Below are entries; output exactly the lines from the one with "PIA 2025 tiene 1, 708, 229." to the one with "Дельфиниум однолетний", both included, and nothing else.
====== Working data ======
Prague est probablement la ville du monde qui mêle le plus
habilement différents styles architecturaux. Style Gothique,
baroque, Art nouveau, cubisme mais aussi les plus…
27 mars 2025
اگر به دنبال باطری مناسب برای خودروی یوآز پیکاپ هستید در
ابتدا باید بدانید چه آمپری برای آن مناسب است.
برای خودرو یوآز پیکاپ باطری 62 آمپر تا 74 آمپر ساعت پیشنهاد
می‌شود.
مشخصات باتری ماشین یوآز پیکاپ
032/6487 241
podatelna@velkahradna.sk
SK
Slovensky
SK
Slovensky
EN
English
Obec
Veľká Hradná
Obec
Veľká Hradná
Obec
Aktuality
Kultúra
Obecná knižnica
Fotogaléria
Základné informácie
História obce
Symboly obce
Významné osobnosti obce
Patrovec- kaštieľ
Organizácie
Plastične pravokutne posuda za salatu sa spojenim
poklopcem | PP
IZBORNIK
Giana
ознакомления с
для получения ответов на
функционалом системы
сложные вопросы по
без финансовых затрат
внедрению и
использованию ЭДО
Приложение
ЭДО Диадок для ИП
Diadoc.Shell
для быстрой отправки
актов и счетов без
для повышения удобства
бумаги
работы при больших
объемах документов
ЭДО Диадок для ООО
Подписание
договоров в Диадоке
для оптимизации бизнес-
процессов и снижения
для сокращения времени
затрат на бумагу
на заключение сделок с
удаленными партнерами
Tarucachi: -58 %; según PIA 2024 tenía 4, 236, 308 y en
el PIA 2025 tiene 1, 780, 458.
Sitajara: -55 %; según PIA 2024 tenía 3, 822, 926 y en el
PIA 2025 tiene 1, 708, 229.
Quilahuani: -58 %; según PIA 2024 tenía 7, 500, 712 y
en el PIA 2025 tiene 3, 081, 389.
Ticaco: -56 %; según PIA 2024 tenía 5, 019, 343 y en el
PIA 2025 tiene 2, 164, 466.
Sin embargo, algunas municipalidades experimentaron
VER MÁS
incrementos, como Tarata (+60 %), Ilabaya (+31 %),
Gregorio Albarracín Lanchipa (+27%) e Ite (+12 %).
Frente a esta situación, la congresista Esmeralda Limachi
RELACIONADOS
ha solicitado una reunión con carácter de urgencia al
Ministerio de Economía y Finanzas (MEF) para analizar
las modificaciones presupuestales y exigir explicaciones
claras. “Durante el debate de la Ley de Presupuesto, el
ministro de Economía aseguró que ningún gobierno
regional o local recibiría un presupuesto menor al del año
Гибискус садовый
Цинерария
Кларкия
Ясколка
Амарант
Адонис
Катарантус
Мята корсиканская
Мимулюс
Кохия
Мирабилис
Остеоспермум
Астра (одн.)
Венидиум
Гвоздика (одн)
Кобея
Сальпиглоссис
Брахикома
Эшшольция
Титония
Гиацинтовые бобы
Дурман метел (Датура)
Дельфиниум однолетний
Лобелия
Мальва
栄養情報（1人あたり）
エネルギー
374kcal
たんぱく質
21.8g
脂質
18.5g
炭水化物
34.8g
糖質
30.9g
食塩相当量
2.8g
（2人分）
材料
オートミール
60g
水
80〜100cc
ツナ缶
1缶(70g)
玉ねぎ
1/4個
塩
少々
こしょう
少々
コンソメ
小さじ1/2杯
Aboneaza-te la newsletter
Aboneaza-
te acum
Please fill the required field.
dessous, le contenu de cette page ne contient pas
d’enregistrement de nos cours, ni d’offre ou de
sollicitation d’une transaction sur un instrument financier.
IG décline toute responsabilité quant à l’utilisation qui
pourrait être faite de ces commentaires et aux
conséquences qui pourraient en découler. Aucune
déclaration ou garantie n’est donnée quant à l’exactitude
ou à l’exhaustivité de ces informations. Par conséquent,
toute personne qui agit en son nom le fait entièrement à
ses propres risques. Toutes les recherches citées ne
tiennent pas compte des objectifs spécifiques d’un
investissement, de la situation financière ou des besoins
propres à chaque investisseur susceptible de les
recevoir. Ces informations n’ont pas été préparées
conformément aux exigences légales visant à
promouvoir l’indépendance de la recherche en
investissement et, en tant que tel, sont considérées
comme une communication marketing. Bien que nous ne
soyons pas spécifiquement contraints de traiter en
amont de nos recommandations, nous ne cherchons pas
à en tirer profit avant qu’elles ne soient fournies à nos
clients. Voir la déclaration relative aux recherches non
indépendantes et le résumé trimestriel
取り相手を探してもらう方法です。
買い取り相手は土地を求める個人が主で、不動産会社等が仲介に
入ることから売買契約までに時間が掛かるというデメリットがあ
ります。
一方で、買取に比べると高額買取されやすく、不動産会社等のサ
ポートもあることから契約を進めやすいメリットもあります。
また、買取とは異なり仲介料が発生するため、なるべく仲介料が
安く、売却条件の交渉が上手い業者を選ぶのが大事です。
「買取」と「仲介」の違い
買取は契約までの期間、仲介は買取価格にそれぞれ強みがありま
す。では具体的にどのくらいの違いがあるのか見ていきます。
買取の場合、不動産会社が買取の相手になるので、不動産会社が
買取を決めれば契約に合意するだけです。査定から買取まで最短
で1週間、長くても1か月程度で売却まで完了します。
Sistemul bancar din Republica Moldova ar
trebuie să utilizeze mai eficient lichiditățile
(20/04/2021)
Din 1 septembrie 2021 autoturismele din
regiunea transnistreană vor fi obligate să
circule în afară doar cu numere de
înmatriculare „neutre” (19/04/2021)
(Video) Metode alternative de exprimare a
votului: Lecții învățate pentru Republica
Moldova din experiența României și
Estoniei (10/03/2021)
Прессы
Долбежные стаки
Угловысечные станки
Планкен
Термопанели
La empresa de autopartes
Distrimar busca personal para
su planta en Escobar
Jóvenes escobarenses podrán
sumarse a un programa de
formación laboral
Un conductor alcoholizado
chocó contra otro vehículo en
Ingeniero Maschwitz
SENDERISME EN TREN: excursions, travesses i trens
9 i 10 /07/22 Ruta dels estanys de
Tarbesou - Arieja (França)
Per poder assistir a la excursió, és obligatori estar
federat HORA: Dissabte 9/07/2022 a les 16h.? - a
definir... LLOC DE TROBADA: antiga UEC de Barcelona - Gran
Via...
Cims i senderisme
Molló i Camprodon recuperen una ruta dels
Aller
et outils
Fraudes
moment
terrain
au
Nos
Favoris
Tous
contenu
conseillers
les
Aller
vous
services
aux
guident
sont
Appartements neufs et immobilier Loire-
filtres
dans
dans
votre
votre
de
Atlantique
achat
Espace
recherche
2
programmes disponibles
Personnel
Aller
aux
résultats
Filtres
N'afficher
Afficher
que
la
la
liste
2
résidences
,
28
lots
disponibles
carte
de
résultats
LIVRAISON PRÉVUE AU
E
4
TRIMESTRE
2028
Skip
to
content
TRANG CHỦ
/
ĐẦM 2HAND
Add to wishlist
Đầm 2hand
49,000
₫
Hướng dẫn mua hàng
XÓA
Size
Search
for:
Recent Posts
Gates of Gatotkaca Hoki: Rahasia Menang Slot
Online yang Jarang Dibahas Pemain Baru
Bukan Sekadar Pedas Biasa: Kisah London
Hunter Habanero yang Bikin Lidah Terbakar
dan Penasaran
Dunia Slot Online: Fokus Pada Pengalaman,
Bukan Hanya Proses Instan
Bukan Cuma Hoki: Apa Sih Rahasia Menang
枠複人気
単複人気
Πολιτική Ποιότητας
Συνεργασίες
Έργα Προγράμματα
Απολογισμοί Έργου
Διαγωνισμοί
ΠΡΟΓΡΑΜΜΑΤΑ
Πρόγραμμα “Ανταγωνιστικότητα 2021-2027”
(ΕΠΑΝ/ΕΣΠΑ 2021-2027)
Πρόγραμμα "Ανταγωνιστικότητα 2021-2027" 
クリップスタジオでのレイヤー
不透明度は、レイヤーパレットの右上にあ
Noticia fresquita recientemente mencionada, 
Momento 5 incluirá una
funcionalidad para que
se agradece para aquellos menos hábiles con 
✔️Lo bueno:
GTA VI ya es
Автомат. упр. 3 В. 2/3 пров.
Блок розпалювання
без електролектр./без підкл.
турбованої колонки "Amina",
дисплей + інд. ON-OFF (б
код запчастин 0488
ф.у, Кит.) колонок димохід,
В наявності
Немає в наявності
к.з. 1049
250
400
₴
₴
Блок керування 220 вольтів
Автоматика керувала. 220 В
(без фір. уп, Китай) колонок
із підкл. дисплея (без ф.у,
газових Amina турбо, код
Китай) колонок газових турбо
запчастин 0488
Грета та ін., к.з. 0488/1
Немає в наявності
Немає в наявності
======
▶ Answer to the problem
PIA 2025 tiene 1, 708, 229.
Quilahuani: -58 %; según PIA 2024 tenía 7, 500, 712 y
en el PIA 2025 tiene 3, 081, 389.
Ticaco: -56 %; según PIA 2024 tenía 5, 019, 343 y en el
PIA 2025 tiene 2, 164, 466.
Sin embargo, algunas municipalidades experimentaron
VER MÁS
incrementos, como Tarata (+60 %), Ilabaya (+31 %),
Gregorio Albarracín Lanchipa (+27%) e Ite (+12 %).
Frente a esta situación, la congresista Esmeralda Limachi
RELACIONADOS
ha solicitado una reunión con carácter de urgencia al
Ministerio de Economía y Finanzas (MEF) para analizar
las modificaciones presupuestales y exigir explicaciones
claras. “Durante el debate de la Ley de Presupuesto, el
ministro de Economía aseguró que ningún gobierno
regional o local recibiría un presupuesto menor al del año
Гибискус садовый
Цинерария
Кларкия
Ясколка
Амарант
Адонис
Катарантус
Мята корсиканская
Мимулюс
Кохия
Мирабилис
Остеоспермум
Астра (одн.)
Венидиум
Гвоздика (одн)
Кобея
Сальпиглоссис
Брахикома
Эшшольция
Титония
Гиацинтовые бобы
Дурман метел (Датура)
Дельфиниум однолетний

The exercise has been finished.